Jane Krakowski, best known, I suppose, from Ally McBeal, had her first screen role as Randy Quaid's weed-smoking daughter, Vicki ("Oh yeah, well how cool is this?").
And playing her joint-jerking brother, Dale, was none other than John P. Navin, Jr. Navin had a truly wonderful early 80's sitcom run, appearing in not only "Gimme A Break" and "The Facts Of Life," but also "Silver Spoons." Unlike Anthony Michael Hall, however, Navin knew that a few years after Vacation and Losin' It (starring Tom Cruise & honorary, permanent FSMOMYOTD all-star, Jackie Earl Haley) he'd be a nobody. I mean it, look at his resume! His last movie was in 1985, with one TV show in 1993.
Playing the scary looking mechanic who shook down Clark was Mickey Jones. Jones was in the New Christy Minstrels & the First Edition, meaning he just dropped in to check what condition his condition was in. (Or something like that.) He was also in just about every bad television show ever: "Dukes Of Hazzard," "Charlie's Angels," "Chips," "The Incredible Hulk," and even "Gimme A Break," linking him forever with John P. Navin, Jr. John Diehl was "Cruiser" in yet another FSMOMYOTD, Stripes. And Tessa Richarde ("Motel Guest") deserves mention if only because she appeared in one of the essential Skin-o-max flicks, The Beach Girls. Oh my. Debra Blee, baby.
Finally (never thought you'd read that beautiful word, did you?), it seems that Ralph Burns composed Vacation's "Original Music." I'm not sure what the hell this means, exactly, since the only original music I remember was the goddamn "Holiday Road" song every scene (holiday rohhhhhhhhhhhhh-ohhhhhhhhhhhhhhhhh-ohhhhhh-ohhhhhhh-ohhhhh-ohhhhhh-ohhhhh-ohhhhh-ohhh-oaaaaaaaaad . . .). Nevertheless, Burns received composing credit.
(As a additional note, it's worth pointing out that "Holiday Road," was composed & performed by Lindsay Buckingham, leader of Fleetwood Mac. "Holiday Road" came out as a single, in fact, but climbed no higher than No. 82 on the pop charts due, undoubtedly, to its association with the careers of Chevy Chase, Anthony Michael Hall, and mostly John P. Navin, Jr.)
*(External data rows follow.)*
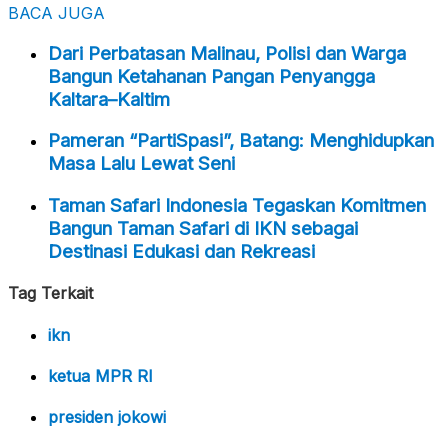
BACA JUGA
Dari Perbatasan Malinau, Polisi dan Warga
Bangun Ketahanan Pangan Penyangga
Kaltara–Kaltim
Pameran “PartiSpasi”, Batang: Menghidupkan
Masa Lalu Lewat Seni
Taman Safari Indonesia Tegaskan Komitmen
Bangun Taman Safari di IKN sebagai
Destinasi Edukasi dan Rekreasi
Tag Terkait
ikn
ketua MPR RI
presiden jokowi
Burns is also crediting as the composer of the scores to Lenny and Urban Cowboy, among others. He scored a number of Bob Fosse movies, in fact, and even won a the "Best Orchestration" Tony Award in 1999 for "Fosse." This orchestration was apparently a collaborative effort since he shared the award with "Doug Besterman."
And who went to the same summer camp with me back in the early 80's? Doug Besterman. You see, not only threesomes with non-entity Hollywood starlets, but lazy summer days with Tony Award winners. I tell you, it's all connected.